Web-Site: www.hungermountainboys.com

 

 

 

Das Cover besagt, dass die CD zwischen Frühling und Herbst 2005 im Off the Beat-n-Track Recording Studio in Southfield, MA. entstand, aber das könnt Ihr alles selber nachlesen.

 

Vorweg eine Kurzbeschreibung der Hunger Mountain Boys. Das Duo besteht aus Teddy Weber (Gesang, Gitarre und Dobro) und Kip Beacco (Gesang, Mandoline, Fiddle & Gitarre).

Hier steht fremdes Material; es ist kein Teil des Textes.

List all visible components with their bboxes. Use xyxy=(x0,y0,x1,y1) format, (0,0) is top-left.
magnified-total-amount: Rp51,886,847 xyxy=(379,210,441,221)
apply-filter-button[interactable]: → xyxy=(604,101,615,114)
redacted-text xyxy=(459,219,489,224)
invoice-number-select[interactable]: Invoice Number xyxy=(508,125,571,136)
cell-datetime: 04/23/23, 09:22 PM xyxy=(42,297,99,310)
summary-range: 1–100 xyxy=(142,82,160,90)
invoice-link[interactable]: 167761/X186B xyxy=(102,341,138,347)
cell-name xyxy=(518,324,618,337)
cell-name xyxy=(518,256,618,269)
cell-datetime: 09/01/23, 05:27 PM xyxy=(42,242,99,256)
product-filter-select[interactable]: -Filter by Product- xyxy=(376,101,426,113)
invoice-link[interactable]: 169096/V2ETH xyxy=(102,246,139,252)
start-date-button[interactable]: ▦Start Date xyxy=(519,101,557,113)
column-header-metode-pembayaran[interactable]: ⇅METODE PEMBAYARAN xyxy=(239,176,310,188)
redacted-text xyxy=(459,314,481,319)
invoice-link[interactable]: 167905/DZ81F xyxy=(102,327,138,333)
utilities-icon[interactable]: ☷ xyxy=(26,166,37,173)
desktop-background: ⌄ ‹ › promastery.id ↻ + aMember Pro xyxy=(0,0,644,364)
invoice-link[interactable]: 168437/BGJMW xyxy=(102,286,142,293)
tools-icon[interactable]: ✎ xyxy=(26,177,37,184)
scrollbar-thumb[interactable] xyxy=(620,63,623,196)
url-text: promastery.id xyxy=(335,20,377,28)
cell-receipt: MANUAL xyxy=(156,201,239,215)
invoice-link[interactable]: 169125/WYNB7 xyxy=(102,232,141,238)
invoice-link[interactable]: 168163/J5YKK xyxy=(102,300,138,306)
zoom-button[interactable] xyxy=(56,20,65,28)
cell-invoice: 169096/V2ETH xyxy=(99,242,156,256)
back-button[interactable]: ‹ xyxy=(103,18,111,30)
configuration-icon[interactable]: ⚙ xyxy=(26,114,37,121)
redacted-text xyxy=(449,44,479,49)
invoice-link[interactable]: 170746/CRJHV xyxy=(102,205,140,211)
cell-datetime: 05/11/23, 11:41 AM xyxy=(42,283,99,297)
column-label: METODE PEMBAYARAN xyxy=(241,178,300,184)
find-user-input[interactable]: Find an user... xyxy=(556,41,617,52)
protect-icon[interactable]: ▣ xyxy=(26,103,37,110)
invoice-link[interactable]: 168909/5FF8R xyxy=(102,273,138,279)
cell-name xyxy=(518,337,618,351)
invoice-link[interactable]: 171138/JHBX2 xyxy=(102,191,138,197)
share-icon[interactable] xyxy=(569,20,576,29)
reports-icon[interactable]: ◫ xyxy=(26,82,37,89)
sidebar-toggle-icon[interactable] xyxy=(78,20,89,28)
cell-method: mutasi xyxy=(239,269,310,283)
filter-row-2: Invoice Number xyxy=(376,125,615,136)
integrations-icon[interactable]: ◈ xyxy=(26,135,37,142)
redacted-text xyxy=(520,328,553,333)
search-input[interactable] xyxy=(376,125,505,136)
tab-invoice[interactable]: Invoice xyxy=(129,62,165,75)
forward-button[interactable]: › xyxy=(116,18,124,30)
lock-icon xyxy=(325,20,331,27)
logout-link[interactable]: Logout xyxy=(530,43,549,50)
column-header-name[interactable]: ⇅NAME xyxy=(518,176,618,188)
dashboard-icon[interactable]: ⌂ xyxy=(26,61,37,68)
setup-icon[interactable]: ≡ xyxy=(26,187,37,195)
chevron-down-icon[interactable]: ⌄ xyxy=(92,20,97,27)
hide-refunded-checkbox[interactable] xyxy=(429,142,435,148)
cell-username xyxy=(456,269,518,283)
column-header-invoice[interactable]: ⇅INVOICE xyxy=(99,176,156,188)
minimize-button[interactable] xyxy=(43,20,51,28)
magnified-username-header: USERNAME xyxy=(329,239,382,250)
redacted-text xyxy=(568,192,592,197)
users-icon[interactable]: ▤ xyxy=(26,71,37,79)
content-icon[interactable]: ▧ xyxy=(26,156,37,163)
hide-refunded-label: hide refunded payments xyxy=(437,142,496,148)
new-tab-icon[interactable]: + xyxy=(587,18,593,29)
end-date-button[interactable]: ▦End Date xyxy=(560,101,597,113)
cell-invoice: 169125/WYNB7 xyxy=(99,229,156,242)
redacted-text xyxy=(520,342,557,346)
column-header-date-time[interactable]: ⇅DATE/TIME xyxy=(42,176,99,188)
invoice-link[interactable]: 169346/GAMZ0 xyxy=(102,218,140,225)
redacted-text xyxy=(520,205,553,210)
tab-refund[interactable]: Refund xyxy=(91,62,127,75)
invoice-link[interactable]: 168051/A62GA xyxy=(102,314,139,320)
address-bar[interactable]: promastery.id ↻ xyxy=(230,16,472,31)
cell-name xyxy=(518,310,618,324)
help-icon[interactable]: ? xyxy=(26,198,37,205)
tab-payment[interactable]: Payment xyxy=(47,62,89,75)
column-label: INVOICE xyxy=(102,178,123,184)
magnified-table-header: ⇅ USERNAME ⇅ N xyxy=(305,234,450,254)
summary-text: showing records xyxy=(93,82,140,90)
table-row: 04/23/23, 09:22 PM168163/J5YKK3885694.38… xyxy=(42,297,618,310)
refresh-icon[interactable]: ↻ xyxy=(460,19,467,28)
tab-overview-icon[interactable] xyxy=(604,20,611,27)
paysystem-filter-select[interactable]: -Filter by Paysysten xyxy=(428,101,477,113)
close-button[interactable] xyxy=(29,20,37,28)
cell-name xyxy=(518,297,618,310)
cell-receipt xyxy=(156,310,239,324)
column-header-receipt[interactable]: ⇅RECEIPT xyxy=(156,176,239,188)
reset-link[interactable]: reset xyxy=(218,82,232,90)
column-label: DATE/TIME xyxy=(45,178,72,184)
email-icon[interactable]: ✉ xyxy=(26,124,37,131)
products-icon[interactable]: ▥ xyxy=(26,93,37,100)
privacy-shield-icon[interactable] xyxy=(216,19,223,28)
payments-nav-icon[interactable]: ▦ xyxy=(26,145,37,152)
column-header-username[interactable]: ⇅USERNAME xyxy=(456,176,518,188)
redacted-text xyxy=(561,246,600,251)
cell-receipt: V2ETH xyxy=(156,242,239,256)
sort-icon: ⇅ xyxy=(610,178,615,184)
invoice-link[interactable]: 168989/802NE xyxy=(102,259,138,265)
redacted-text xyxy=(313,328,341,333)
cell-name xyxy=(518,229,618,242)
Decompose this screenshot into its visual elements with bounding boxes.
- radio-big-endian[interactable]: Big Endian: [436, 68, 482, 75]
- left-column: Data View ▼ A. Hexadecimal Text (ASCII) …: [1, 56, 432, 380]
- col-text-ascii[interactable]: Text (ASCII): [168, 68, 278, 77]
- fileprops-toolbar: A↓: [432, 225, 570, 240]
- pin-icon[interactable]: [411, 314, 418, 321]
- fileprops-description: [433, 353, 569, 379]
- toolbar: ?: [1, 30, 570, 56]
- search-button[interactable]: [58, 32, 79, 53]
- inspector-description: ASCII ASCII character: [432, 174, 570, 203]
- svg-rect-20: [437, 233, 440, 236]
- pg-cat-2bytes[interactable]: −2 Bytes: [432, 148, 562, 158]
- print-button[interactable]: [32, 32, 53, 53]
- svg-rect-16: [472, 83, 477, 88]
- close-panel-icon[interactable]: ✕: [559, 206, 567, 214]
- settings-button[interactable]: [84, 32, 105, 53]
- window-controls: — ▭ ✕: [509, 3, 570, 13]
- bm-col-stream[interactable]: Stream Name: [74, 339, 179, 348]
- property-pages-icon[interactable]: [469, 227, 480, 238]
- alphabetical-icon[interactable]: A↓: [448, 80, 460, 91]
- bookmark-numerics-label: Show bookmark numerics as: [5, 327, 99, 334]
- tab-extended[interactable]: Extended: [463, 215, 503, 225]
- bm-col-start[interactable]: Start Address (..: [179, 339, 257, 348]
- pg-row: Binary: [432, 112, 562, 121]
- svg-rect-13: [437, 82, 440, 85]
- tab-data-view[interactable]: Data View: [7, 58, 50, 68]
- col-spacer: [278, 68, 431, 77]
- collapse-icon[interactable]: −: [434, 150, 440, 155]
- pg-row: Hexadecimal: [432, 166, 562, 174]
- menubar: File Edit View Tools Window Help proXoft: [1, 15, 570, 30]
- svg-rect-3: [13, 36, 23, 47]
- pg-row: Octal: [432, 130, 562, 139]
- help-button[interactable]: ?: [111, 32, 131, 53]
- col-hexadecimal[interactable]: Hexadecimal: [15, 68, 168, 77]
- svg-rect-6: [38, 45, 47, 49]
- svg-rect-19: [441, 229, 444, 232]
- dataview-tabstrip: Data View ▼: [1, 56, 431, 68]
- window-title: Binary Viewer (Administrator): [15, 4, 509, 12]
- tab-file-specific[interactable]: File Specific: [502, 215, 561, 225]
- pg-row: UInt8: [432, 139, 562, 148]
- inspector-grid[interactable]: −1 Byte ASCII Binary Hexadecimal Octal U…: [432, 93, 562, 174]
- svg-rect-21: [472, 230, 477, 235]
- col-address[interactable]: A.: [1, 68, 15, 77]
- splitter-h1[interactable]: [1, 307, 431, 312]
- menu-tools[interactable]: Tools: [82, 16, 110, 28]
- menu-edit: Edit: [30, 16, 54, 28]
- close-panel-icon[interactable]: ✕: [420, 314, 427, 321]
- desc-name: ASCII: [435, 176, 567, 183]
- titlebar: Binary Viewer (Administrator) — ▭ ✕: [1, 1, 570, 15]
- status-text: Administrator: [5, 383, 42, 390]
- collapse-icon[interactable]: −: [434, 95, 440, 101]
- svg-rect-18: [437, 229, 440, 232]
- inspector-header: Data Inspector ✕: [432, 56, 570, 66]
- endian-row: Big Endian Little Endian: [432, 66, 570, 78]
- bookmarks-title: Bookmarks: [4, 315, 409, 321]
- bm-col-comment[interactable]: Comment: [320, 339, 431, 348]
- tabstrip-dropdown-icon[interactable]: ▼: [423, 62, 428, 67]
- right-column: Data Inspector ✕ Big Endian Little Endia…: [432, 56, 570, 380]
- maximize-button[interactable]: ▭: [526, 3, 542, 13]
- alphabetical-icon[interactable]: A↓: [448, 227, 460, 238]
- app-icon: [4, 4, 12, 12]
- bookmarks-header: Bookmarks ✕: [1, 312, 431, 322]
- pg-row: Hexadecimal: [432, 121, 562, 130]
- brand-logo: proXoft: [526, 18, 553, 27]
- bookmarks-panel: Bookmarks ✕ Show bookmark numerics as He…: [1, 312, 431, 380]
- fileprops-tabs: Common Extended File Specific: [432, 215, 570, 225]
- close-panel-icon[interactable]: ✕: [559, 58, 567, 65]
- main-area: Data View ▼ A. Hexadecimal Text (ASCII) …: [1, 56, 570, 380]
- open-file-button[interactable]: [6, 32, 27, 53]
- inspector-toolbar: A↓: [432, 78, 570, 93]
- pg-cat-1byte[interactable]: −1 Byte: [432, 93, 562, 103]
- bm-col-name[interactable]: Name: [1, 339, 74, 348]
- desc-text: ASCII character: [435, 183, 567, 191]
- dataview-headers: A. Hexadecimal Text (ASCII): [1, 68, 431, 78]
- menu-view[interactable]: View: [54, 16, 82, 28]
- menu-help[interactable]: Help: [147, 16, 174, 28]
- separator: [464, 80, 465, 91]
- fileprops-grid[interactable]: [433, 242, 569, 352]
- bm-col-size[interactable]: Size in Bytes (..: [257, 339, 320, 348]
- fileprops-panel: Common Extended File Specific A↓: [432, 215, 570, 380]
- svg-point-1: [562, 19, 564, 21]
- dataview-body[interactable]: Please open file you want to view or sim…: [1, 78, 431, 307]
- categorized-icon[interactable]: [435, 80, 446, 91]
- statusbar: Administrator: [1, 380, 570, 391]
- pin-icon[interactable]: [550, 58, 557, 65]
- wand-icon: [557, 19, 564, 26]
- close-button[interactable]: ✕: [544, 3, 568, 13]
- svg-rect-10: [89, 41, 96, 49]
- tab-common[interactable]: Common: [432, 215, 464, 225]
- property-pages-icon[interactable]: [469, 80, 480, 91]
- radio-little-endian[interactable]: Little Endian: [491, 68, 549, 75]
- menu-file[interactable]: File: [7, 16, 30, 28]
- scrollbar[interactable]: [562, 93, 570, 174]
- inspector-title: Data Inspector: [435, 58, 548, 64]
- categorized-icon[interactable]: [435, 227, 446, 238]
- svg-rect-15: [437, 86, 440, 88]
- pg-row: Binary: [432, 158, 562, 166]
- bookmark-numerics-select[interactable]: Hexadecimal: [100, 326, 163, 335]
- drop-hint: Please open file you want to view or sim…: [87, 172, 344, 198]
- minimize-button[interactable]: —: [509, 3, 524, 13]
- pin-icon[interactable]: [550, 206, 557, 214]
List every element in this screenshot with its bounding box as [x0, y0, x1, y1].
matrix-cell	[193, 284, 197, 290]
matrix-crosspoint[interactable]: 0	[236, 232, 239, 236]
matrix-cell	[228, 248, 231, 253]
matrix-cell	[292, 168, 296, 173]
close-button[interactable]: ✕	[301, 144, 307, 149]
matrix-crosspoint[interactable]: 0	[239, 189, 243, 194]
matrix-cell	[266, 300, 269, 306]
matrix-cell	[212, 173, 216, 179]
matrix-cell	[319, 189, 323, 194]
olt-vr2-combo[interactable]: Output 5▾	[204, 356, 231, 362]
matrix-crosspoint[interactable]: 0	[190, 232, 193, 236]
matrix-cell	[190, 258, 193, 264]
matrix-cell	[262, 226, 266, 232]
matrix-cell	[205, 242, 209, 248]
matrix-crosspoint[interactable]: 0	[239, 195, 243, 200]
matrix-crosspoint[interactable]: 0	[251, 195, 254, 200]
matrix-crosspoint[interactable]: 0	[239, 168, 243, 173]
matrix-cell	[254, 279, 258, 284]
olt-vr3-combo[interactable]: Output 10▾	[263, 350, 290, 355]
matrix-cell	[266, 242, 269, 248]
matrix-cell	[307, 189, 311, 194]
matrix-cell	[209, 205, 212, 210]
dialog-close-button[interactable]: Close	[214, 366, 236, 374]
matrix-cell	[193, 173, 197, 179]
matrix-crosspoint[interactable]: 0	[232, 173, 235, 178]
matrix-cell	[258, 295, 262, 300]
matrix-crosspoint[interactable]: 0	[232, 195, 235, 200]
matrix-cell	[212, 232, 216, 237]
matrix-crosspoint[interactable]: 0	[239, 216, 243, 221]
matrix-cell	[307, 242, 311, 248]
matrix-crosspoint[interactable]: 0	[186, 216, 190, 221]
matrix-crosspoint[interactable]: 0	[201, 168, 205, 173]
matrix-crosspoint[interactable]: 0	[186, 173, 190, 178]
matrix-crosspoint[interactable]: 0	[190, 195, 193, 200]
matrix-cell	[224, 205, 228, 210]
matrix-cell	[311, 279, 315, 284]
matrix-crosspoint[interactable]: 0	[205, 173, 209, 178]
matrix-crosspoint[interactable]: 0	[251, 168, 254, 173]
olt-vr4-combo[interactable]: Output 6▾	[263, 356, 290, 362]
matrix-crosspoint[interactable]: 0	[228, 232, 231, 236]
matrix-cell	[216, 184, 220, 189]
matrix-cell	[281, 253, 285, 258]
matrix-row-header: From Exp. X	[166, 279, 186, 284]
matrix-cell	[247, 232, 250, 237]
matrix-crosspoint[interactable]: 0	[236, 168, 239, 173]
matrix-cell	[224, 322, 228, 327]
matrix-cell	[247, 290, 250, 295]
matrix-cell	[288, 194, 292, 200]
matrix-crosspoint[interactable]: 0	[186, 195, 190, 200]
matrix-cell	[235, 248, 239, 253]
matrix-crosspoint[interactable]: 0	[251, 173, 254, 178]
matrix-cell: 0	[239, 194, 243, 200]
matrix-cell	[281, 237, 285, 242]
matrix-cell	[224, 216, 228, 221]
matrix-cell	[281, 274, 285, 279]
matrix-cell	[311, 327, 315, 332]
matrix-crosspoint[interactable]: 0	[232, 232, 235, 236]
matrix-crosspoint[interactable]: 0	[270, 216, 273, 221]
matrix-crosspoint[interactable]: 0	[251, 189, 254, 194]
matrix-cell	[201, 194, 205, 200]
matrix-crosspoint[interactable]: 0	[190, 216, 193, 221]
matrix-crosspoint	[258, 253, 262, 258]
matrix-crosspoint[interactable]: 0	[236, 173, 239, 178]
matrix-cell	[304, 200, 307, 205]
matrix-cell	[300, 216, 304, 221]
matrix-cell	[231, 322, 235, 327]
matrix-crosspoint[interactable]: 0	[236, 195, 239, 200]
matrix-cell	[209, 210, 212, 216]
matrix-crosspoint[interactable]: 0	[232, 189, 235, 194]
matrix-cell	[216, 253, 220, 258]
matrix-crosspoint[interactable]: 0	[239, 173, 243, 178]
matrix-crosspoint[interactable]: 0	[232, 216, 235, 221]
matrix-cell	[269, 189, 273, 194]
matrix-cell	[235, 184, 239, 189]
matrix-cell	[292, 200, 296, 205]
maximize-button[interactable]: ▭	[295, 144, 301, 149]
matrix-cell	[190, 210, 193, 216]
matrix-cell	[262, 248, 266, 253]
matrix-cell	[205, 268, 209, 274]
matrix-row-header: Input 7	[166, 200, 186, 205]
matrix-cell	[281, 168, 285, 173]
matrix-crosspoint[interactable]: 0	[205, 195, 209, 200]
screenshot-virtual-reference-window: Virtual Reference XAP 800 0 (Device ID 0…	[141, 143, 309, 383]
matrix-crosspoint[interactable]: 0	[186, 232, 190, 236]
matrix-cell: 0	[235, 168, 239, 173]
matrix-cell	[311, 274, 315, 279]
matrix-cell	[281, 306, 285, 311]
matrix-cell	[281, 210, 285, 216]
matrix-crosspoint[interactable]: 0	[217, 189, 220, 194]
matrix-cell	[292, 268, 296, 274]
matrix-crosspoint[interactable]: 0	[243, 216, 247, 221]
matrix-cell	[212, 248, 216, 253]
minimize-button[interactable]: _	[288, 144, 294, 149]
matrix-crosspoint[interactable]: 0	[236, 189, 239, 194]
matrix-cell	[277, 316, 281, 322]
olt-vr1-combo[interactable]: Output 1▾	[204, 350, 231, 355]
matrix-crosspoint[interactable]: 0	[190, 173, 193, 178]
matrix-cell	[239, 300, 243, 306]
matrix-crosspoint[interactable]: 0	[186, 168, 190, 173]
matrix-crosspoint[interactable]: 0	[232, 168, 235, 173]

Auf ihrer Web-Site bezeichnen sie sich als „Early Country and Old Time Music Performers“. Diese Bezeichnung möchte ich übernehmen, zumal ich sie passend und raffiniert finde. Im Booklet steht auch, dass sie sich an den klassischen Duetts der 30er-, 40-er und 50-er Jahre orientieren. Dies nicht nur, indem sie in den braunen Anzügen aus jener Zeit auftreten, sondern auch im Stile der Louvin-Brothers singen bzw. musizieren.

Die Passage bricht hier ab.